Socialist Flower giggles as she lifts the bottle, still three quarters full. Resist America yanks my head back up by my hair, and I squeeze my eyes shut tight.

‘Drink, Rightist!’ she orders. ‘Open your mouth . . .’

Bells jangle and brakes screech, and I open my eyes instead.


Hey!

Your Flying Pigeon skids to a halt and the girls turn to look at you: Zhang Liya, leader of the Beijing No. 104 Middle School for Girls’ detachment of the Communist Youth League. You straddle the saddle of your bike, hands squeezing the brakes. You arch your eyebrow at our scuffle. ‘Comrades,’ you say, ‘what are you up to with Yi Moon?’

Socialist Flower smiles uncertainly. She holds the bottle over my head, not sure what to do.

‘We are disciplining Moon for laughing at Comrade Po during today’s lesson in “Recalling with Bitterness the Exploitation of the Peasant Classes by Evil Landlords”,’ explains Long March. ‘Moon’s laughter is evidence of her counter-revolutionary views.’

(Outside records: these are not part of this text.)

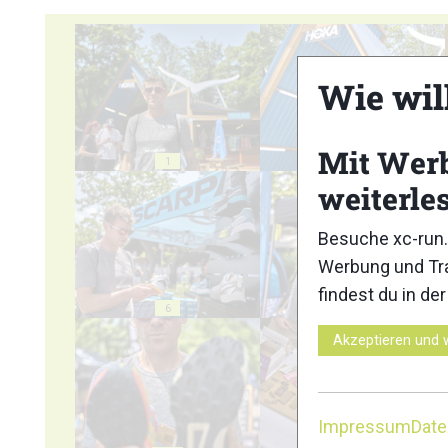
Wie wil
Mit Wer
1
2
weiterle
Besuche xc-run.
Werbung und Tra
findest du in de
6
7
Akzeptieren und 
Impressum
Dat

‘Moon’s too timid to raise her hand, never mind laugh at a speaker in class,’ you say scornfully. ‘Leave her alone now. You’ve splashed blood on her already. You’ve gone far enough.’

Frustration twists Long March’s pretty face into ugliness. ‘But Liya,’ she says sharply, ‘Yi Moon is a class enemy and must be punished!’

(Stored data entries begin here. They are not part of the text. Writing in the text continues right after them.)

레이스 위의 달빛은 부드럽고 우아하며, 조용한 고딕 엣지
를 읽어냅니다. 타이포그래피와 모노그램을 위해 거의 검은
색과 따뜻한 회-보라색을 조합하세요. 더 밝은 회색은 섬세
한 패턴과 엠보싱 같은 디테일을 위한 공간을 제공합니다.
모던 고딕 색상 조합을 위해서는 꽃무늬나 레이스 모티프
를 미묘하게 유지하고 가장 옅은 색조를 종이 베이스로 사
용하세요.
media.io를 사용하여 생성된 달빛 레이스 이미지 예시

‘I said, “Leave her alone,”’ you repeat.

Silence. They let me go, and I wipe frantically at my mouth and chin. Long March fumes as though she wants to snatch the bottle from Socialist Flower and smash it over your head. But she doesn’t dare protest. Your father is a high-ranking Party official, chauffeured to Zhongnanhai every morning in a black car that glides through the streets of Haidian. One word to your father and higher Communist powers would come down on Long March like a People’s Liberation Army boot stamping on a cockroach. You command respect and obedience from every student in our school. But power hasn’t corrupted you. Recognizing that Long March’s pride has been wounded, you say in a conciliatory tone, ‘Go on ahead, Long March. Go and start the Youth League meeting without me. You can lead the meeting tonight.’

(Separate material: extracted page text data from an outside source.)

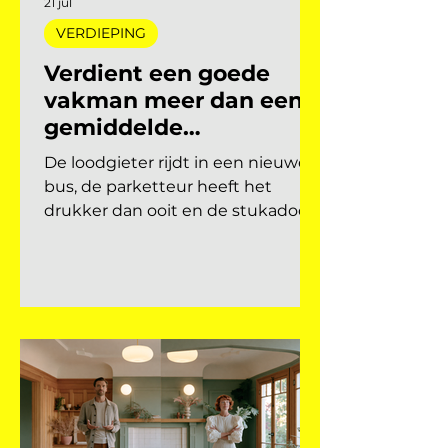
21 jul
VERDIEPING
Verdient een goede
vakman meer dan een
gemiddelde
academicus?
De loodgieter rijdt in een nieuwe
bus, de parketteur heeft het
drukker dan ooit en de stukadoor
belt niet meer terug. Ondertussen
stapelt de academicus
studieschulden op voor een baan
die er straks misschien niet eens
meer is. Het klinkt als een
overdrijving, maar de
arbeidsmarktcijfers vertellen een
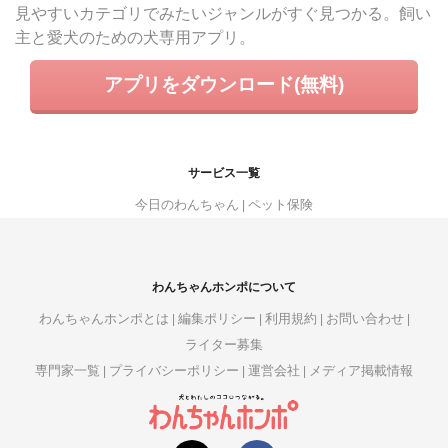
見やすいカテゴリでみたいジャンルがすぐ見つかる。飼い
主と愛犬のための犬専用アプリ。
アプリをダウンロード(無料)
サービス一覧
今日のわんちゃん
ペット保険
わんちゃんホンポについて
わんちゃんホンポとは
編集ポリシー
利用規約
お問い合わせ
ライター募集
専門家一覧
プライバシーポリシー
運営会社
メディア掲載情報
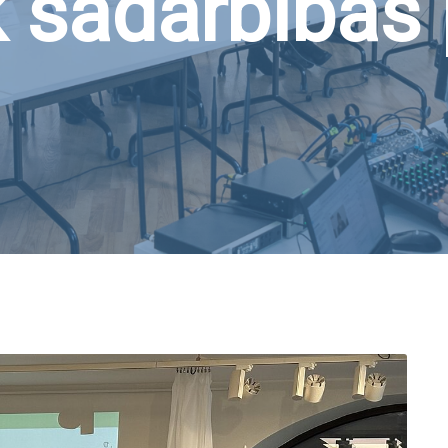
 sadarbības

Long March nods, placated to be put in charge. ‘Capitalist parasite,’ she hisses at me.

And our classmates walk away. They turn the corner of Vinegar Makers Alley, and we are alone. I stammer my thanks and you lean on the handlebars of your bike and regard me with your clear, strong gaze. Your short hair frames a striking face, with high cheekbones and eyes as determined as those of a heroine in a propaganda poster. Every year you are cast as the revolutionary lead in the school play, but this is as much down to your birthright as your good looks. Before he became a Party official, your father fought the Nationalists, then served as a commander in the Korean War (sacrificing his right eye during hand-to-hand combat with an American soldier in Pyongyang). Some people are born to stand out from the crowd and lead, I think, gazing at you in admiration. You gaze back as though thinking the opposite of me.

‘Pig’s blood,’ you say. ‘You better rinse your clothes in cold water when you get home.’

Pig’s blood
. Nausea turns my stomach, and I wipe again at my blood-smeared mouth.

‘Long March goes too far,’ you admit. ‘I’ll speak to her. I’ll ask her to stop these attacks.’